Firstly, for the flexsurvreg function to work, you need to specify your input data as a Surv object (from package:survival). This means one row per observation.

The first thing is to re-create the 'raw' data from the summary tables you provide. (I know rbind is not efficient, but you can always switch to data.table for large sets).

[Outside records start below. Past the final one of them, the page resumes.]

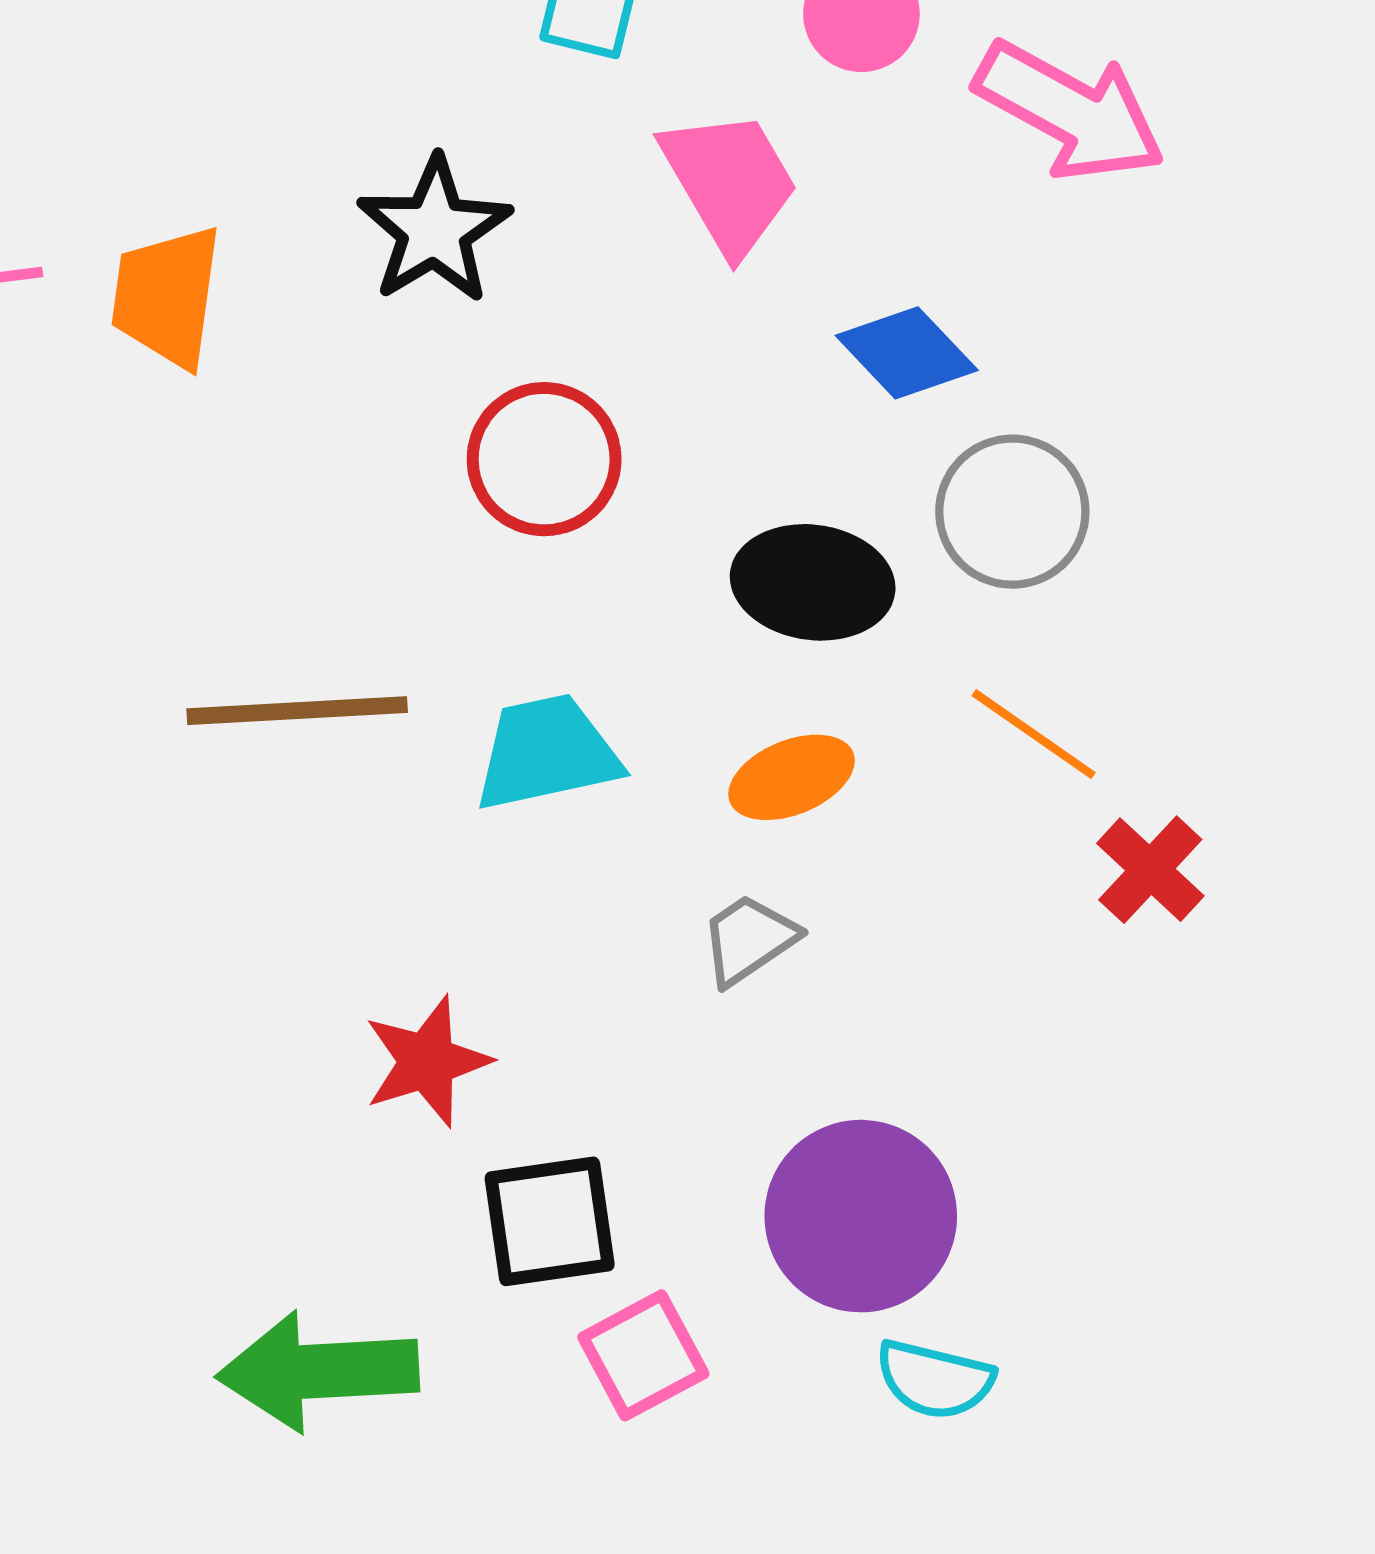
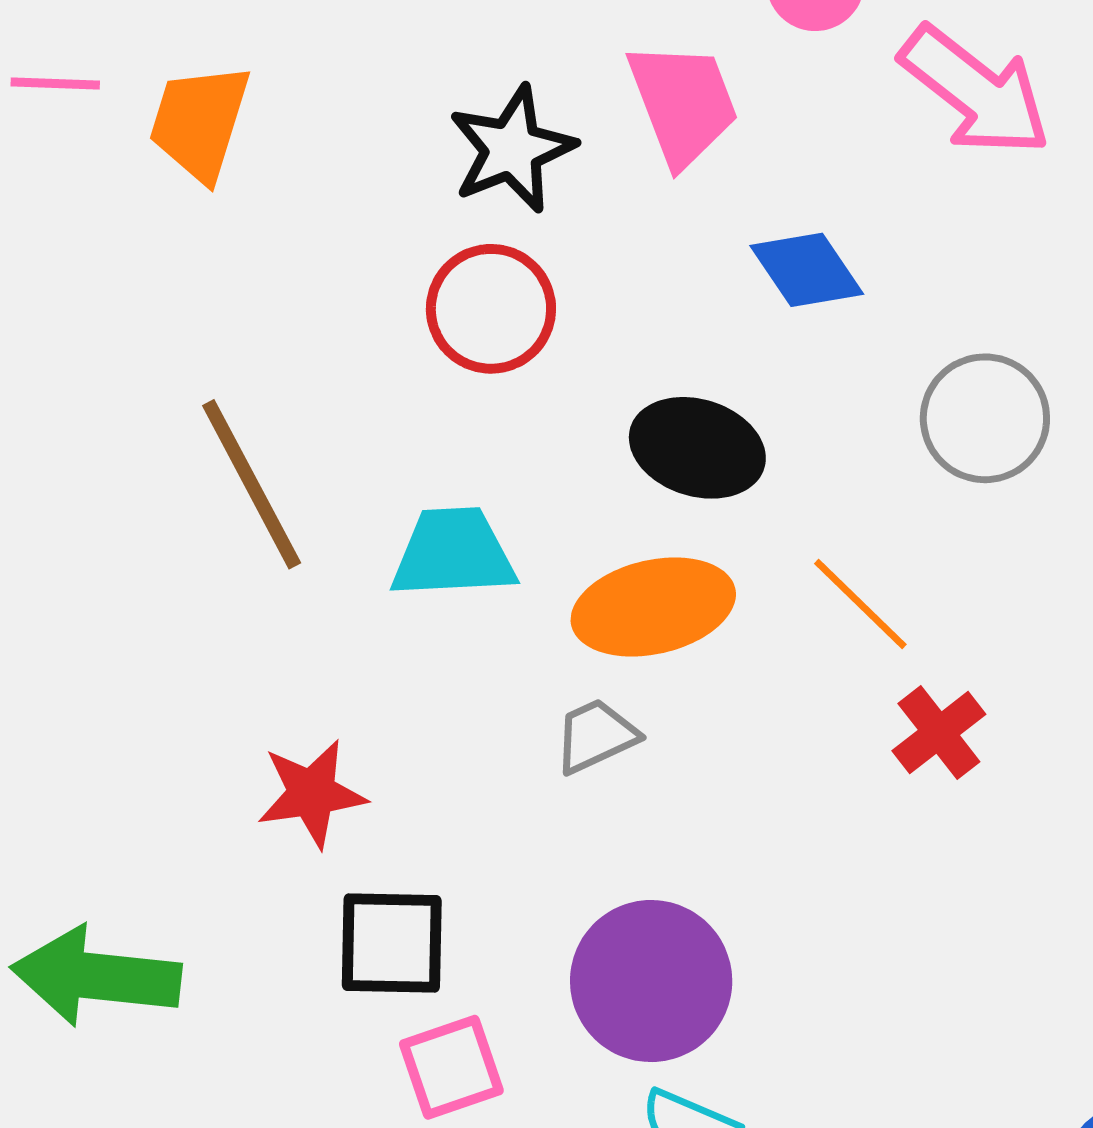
black star: (434, 230) -> (512, 149), moved
gray circle: (1012, 512) -> (985, 418), moved
brown line: (297, 711) -> (252, 484), turned 56
orange ellipse: (792, 777) -> (653, 607), size x1.5
green arrow: (318, 1371) -> (96, 976), moved

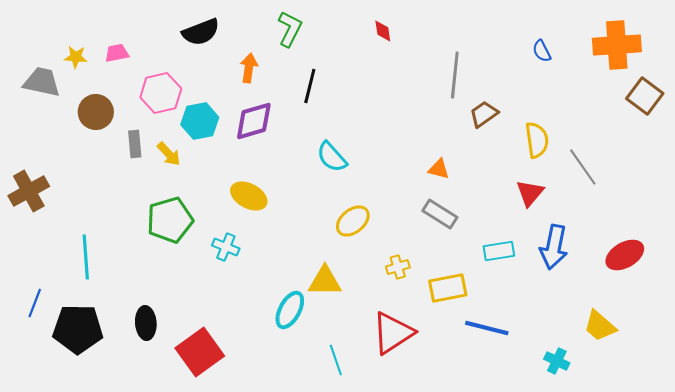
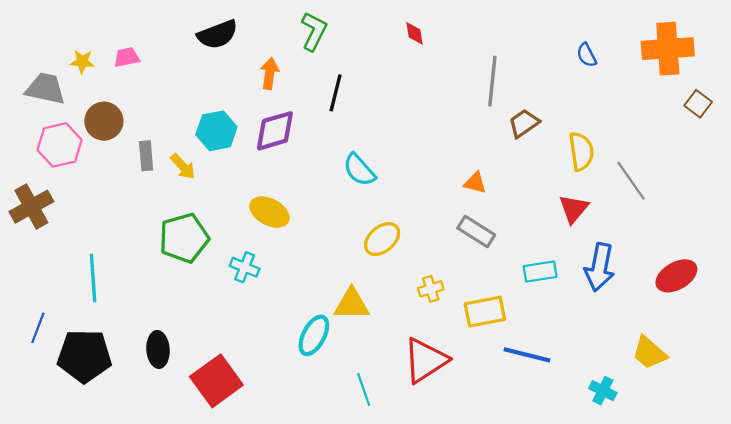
pink hexagon: (161, 93) -> (60, 145), moved
brown square: (645, 96) -> (698, 104), size x0.7

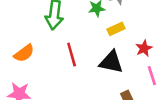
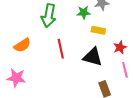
yellow rectangle: (116, 29) -> (98, 30), turned 32

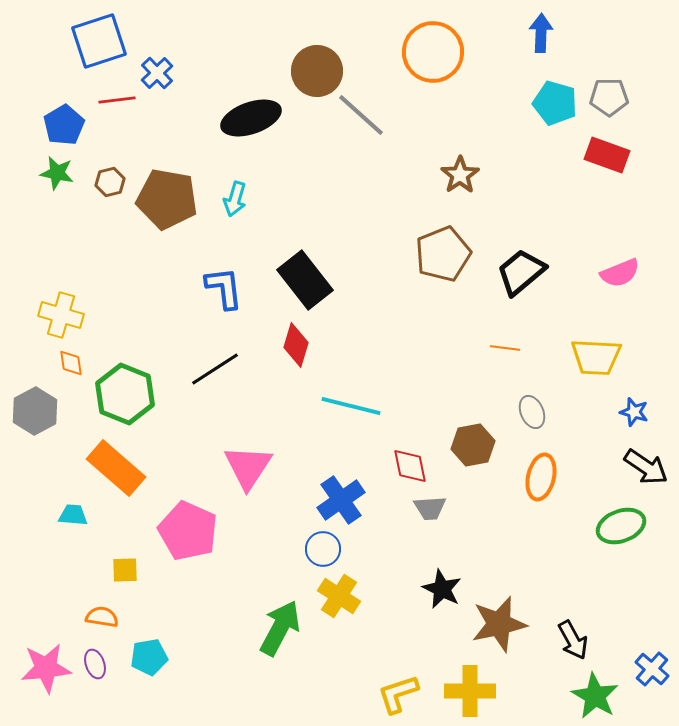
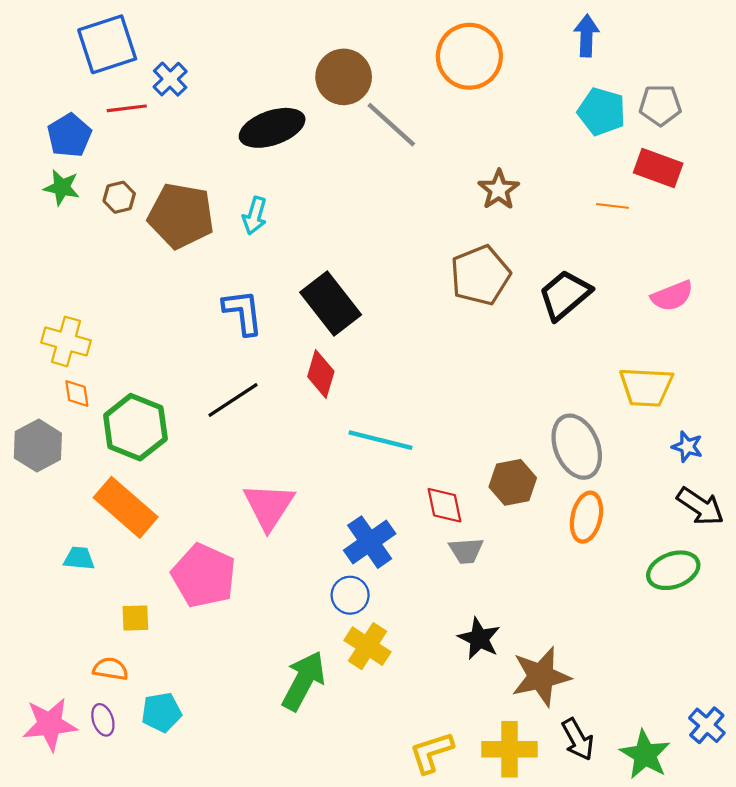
orange line: (505, 348) -> (613, 206), moved
gray ellipse: (532, 412) -> (577, 447), size x1.8
black arrow: (573, 640) -> (578, 739), moved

### get rows with >1 death
df3 <- df2[df2$Deaths>1, 2:3]
### expand to give one row per death per time
df3 <- sapply(df3, FUN=function(x) rep(df3[, 2], df3[, 1]))
### each death is 1 (occurs once)
df3[, 1] <- 1
### add this to the rows with <=1 death
df3 <- rbind(df3, df2[!df2$Deaths>1, 2:3])
### convert to Surv object
library(survival)
s1 <- with(df3, Surv(Day, Deaths))
### get parameters for Gompertz distribution
library(flexsurv) 
f1 <- flexsurvreg(s1 ~ 1, dist="gompertz")

giving

> f1$res
              est         L95%        U95%
shape 0.165351912 0.1281016481 0.202602176
rate  0.001767956 0.0006902161 0.004528537

Note that this is an intercept-only model as all your genotypes are A. You can loop this over multiple survival objects once you have re-created the per-observation data as above.

From the flexsurv docs:

Gompertz distribution with shape parameter a and rate parameter b has hazard function

H(x: a, b) = b.e^{ax}

So it appears your alpha is b, the rate, and beta is a, the shape.